Leaving every picture out, please return exactly the lines from the top of the material below through the line with "хорошенько задуматься. Кроме", both included.
#### SUPPLIED DATA ####
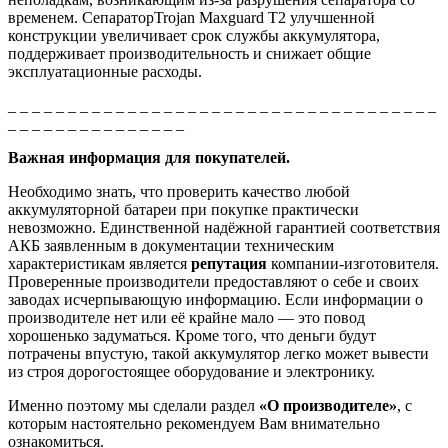
временем. СепараторTrojan Maxguard T2 улучшенной
конструкции увеличивает срок службы аккумулятора,
поддерживает производительность и снижает общие
эксплуатационные расходы.
_ _ _ _ _ _ _ _ _ _ _ _ _ _ _ _ _ _ _ _ _ _ _ _ _ _ _ _ _ _ _ _ _ _ _ _
_ _ _ _ _ _ _ _ _ _ _ _ _ _ _
Важная информация для покупателей.
Необходимо знать, что проверить качество любой
аккумуляторной батареи при покупке практически
невозможно. Единственной надёжной гарантией соответствия
АКБ заявленным в документации техническим
характеристикам является
репутация
компании-изготовителя.
Проверенные производители предоставляют о себе и своих
заводах исчерпывающую информацию. Если информации о
производителе нет или её крайне мало — это повод
хорошенько задуматься. Кроме того, что деньги будут
потрачены впустую, такой аккумулятор легко может вывести
из строя дорогостоящее оборудование и электронику.
Именно поэтому мы сделали раздел
«О производителе»
, с
которым настоятельно рекомендуем Вам внимательно
ознакомиться.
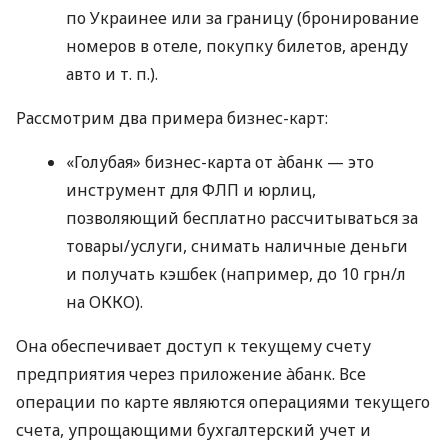
по Украинее или за границу (бронирование
номеров в отеле, покупку билетов, аренду
авто
и т. п.
).
Рассмотрим два примера бизнес-карт:
«Голубая» бизнес-карта от àбанк — это
инструмент для ФЛП и юрлиц,
позволяющий бесплатно рассчитываться за
товары/услуги, снимать наличные деньги
и получать кэшбек (например, до 10 грн/л
на ОККО).
Она обеспечивает доступ к текущему счету
предприятия через приложение àбанк. Все
операции по карте являются операциями текущего
счета, упрощающими бухгалтерский учет и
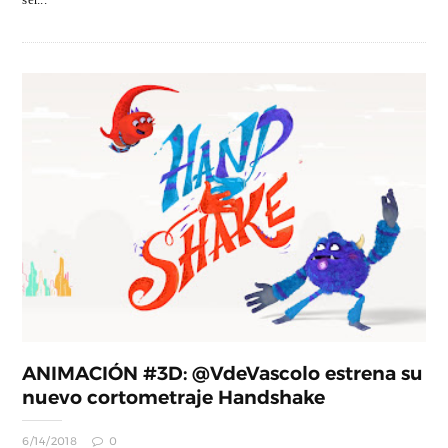
ANIMACIÓN #3D: @VdeVascolo estrena su
nuevo cortometraje Handshake
6/14/2018
0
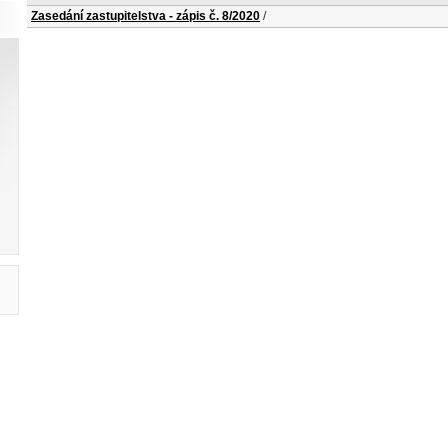
Zasedání zastupitelstva - zápis č. 8/2020
/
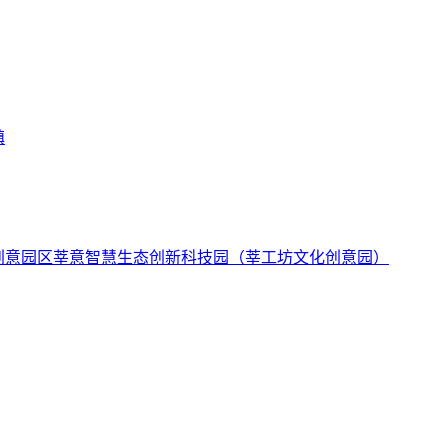
镇
莘意智慧生态创新科技园（莘工坊文化创意园）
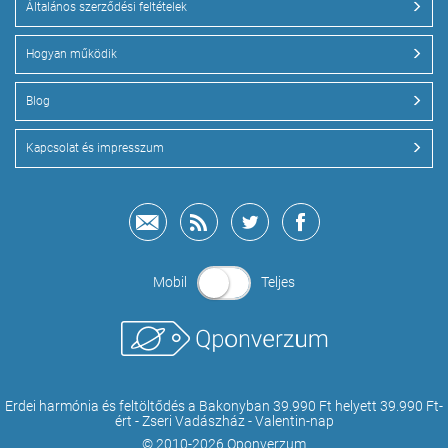
Általános szerződési feltételek
Hogyan működik
Blog
Kapcsolat és impresszum
Mobil
Teljes
Erdei harmónia és feltöltődés a Bakonyban 39.990 Ft helyett 39.990 Ft-
ért - Zseri Vadászház - Valentin-nap
© 2010-2026 Qponverzum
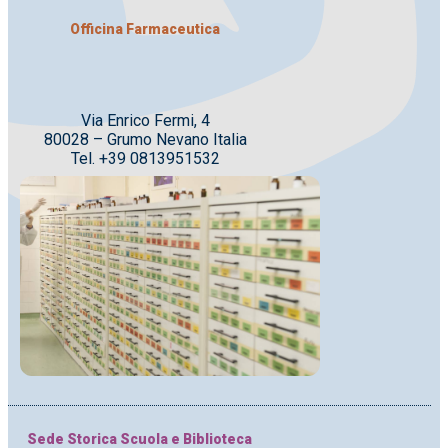
Officina Farmaceutica
Via Enrico Fermi, 4
80028 – Grumo Nevano Italia
Tel. +39 0813951532
Sede Storica Scuola e Biblioteca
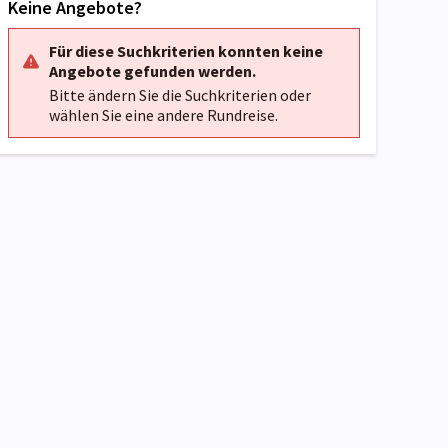
Keine Angebote?
Für diese Suchkriterien konnten keine
Angebote gefunden werden.
Bitte ändern Sie die Suchkriterien oder
wählen Sie eine andere Rundreise.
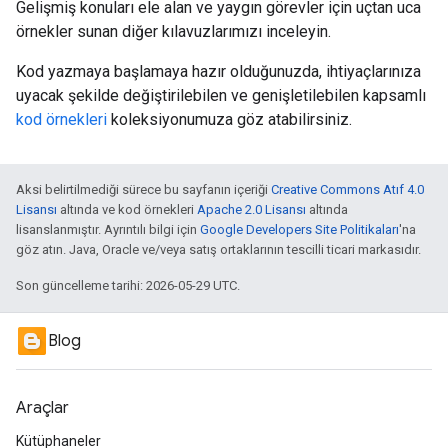
Gelişmiş konuları ele alan ve yaygın görevler için uçtan uca
örnekler sunan diğer kılavuzlarımızı inceleyin.
Kod yazmaya başlamaya hazır olduğunuzda, ihtiyaçlarınıza
uyacak şekilde değiştirilebilen ve genişletilebilen kapsamlı
kod örnekleri
koleksiyonumuza göz atabilirsiniz.
Aksi belirtilmediği sürece bu sayfanın içeriği
Creative Commons Atıf 4.0
Lisansı
altında ve kod örnekleri
Apache 2.0 Lisansı
altında
lisanslanmıştır. Ayrıntılı bilgi için
Google Developers Site Politikaları
'na
göz atın. Java, Oracle ve/veya satış ortaklarının tescilli ticari markasıdır.
Son güncelleme tarihi: 2026-05-29 UTC.
Blog
Araçlar
Kütüphaneler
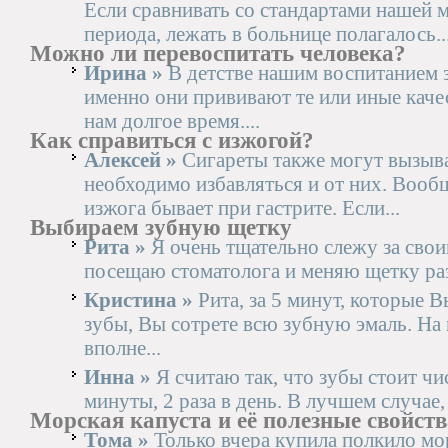
Если сравнивать со стандартами нашей 
периода, лежать в больнице полагалось..
Можно ли перевоспитать человека?
Ирина »
В детстве нашим воспитанием 
именно они прививают те или иные каче
нам долгое время....
Как справиться с изжогой?
Алексей »
Сигареты также могут вызыва
необходимо избавляться и от них. Вооб
изжога бывает при гастрите. Если...
Выбираем зубную щетку
Рита »
Я очень тщательно слежу за своим
посещаю стоматолога и меняю щетку раз 
Кристина »
Рита, за 5 минут, которые В
зубы, Вы сотрете всю зубную эмаль. На 
вполне...
Инна »
Я считаю так, что зубы стоит чи
минуты, 2 раза в день. В лучшем случае, 
Морская капуста и её полезные свойств
Тома »
Только вчера купила полкило мор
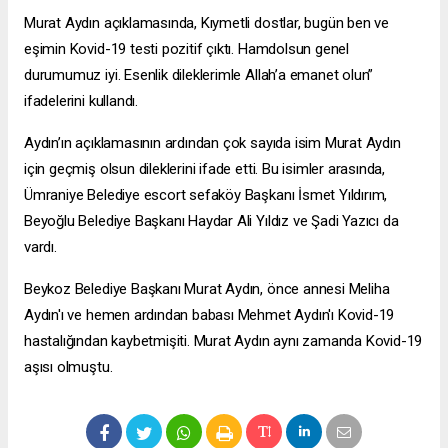
Murat Aydın açıklamasında, Kıymetli dostlar, bugün ben ve
eşimin Kovid-19 testi pozitif çıktı. Hamdolsun genel
durumumuz iyi. Esenlik dileklerimle Allah’a emanet olun”
ifadelerini kullandı.
Aydın’ın açıklamasının ardından çok sayıda isim Murat Aydın
için geçmiş olsun dileklerini ifade etti. Bu isimler arasında,
Ümraniye Belediye
escort sefaköy
Başkanı İsmet Yıldırım,
Beyoğlu Belediye Başkanı Haydar Ali Yıldız ve Şadi Yazıcı da
vardı.
Beykoz Belediye Başkanı Murat Aydın, önce annesi Meliha
Aydın'ı ve hemen ardından babası Mehmet Aydın'ı Kovid-19
hastalığından kaybetmişiti. Murat Aydın aynı zamanda Kovid-19
aşısı olmuştu.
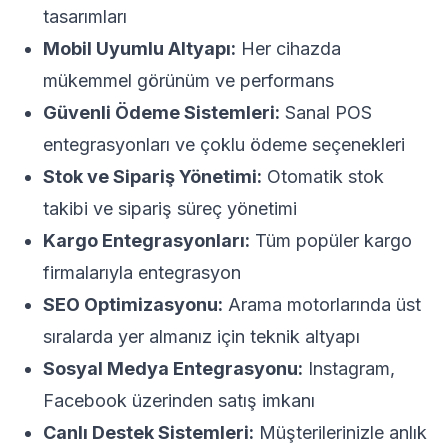
tasarımları
Mobil Uyumlu Altyapı:
Her cihazda
mükemmel görünüm ve performans
Güvenli Ödeme Sistemleri:
Sanal POS
entegrasyonları ve çoklu ödeme seçenekleri
Stok ve Sipariş Yönetimi:
Otomatik stok
takibi ve sipariş süreç yönetimi
Kargo Entegrasyonları:
Tüm popüler kargo
firmalarıyla entegrasyon
SEO Optimizasyonu:
Arama motorlarında üst
sıralarda yer almanız için teknik altyapı
Sosyal Medya Entegrasyonu:
Instagram,
Facebook üzerinden satış imkanı
Canlı Destek Sistemleri:
Müşterilerinizle anlık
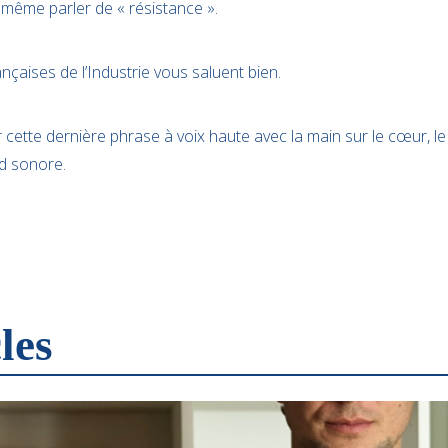
 même parler de « résistance ».
çaises de l’Industrie vous saluent bien.
cette dernière phrase à voix haute avec la main sur le cœur, le r
nd sonore.
les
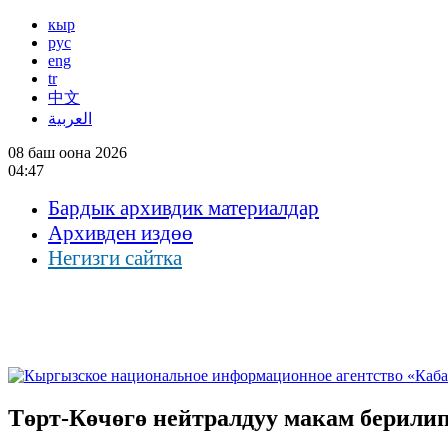
кыр
рус
eng
tr
中文
العربية
08 баш оона 2026
04:47
Бардык архивдик материалдар
Архивден издөө
Негизги сайтка
Төрт-Көчөгө нейтралдуу макам берилип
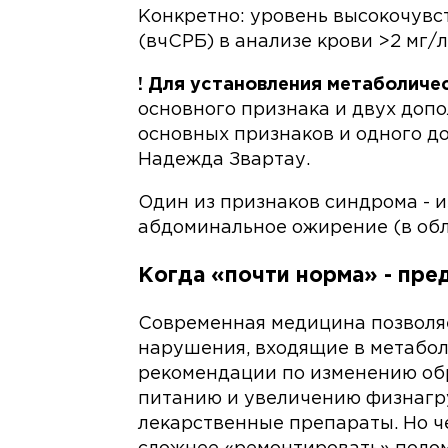
Конкретно: уровень высокочувс
(вчСРБ) в анализе крови >2 мг/л
! Для установления метаболич
основного признака и двух допо
основных признаков и одного д
Надежда Звартау.
Один из признаков синдрома - 
абдоминальное ожирение (в обл
Когда «почти норма» - пре
Современная медицина позволяе
нарушения, входящие в метабо
рекомендации по изменению обр
питанию и увеличению физнагру
лекарственные препараты. Но ч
####
THE ANSWER —
временем. СепараторTrojan Maxguard T2 улучшенной
конструкции увеличивает срок службы аккумулятора,
поддерживает производительность и снижает общие
эксплуатационные расходы.
_ _ _ _ _ _ _ _ _ _ _ _ _ _ _ _ _ _ _ _ _ _ _ _ _ _ _ _ _ _ _ _ _ _ _ _
_ _ _ _ _ _ _ _ _ _ _ _ _ _ _
Важная информация для покупателей.
Необходимо знать, что проверить качество любой
аккумуляторной батареи при покупке практически
невозможно. Единственной надёжной гарантией соответствия
АКБ заявленным в документации техническим
характеристикам является
репутация
компании-изготовителя.
Проверенные производители предоставляют о себе и своих
заводах исчерпывающую информацию. Если информации о
производителе нет или её крайне мало — это повод
хорошенько задуматься. Кроме того, что деньги будут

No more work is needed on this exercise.